More energy-efficient, too, and more easily converted to electric power.
@A Streeter: Ha! I’m not the only one who noticed that.
karen marie
@Goku (aka Amerikan Baka): We already have “self-driving cars.” They’re called “buses” and “subways” and “trains.”
The only good thing about Musk is he makes me look like a fucking genius.
karen marie
@Elizabelle: I hope they had all their equipment insured for replacement value. I can’t imagine any of it is still functional.
kalakal
@karen marie: There’s been fully automated monorails running at Tampa Airport for over 50 years.

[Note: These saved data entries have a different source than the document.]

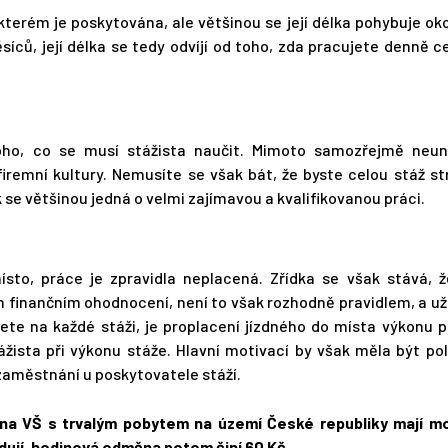
 kterém je poskytována, ale většinou se její délka pohybuje ok
síců, její délka se tedy odvíjí od toho, zda pracujete denně c
ho, co se musí stážista naučit. Mimoto samozřejmě neun
firemní kultury. Nemusíte se však bát, že byste celou stáž str
se většinou jedná o velmi zajímavou a kvalifikovanou práci.
to, práce je zpravidla neplacená. Zřídka se však stává, ž
 finančním ohodnocení, není to však rozhodně pravidlem, a u
ete na každé stáži, je proplacení jízdného do místa výkonu 
ážista při výkonu stáže. Hlavní motivací by však měla být po
 zaměstnání u poskytovatele stáží.
 na VŠ s trvalým pobytem na území České republiky mají m
udují, hodinová odměna potom činí 60 Kč.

Musk’s not exactly breaking new ground here with his idiotic tunnels
Automated People Movers
TriassicSands
@RSA:
And repeal of the 2nd Amendment. Impossible yes, but as a long term goal it is essential. Were we able to expand the Court (the ideal time to do that has already passed), sane justices could reverse Shelby County v. Holder and eradicate Scalia’s fabricated personal right to own firearms. Restrictive enough decisions by a legitimate court (though rejected by Republicans and our millions of gun nuts) could make the repeal of the 2nd Amendment unnecessary.
TriassicSands
@schrodingers_cat:
You posed a question about fascism in an earlier thread. I answered, but the thread was dead. If you are interested, you can go back and read it
TriassicSands
Too bad it didn’t keep Musk from reproducing. There are lots of things the world doesn’t need and more Musk genes is high on the list.
TriassicSands
@Baud:
The bigger shame is that Musk is associated with the human race. it was bad enough when he came along…
Eduardo
@Baud: Agree — I am hoping he has a mega meltdown and is disassociated from them both. I cannot root against either because there is nothing even remotely close to SpaceX in space exploration and the only real Tesla rivals are BYD and other Chinese companies.
The Chinese regime is way worse than our worst MAGAs because they have close to absolute power.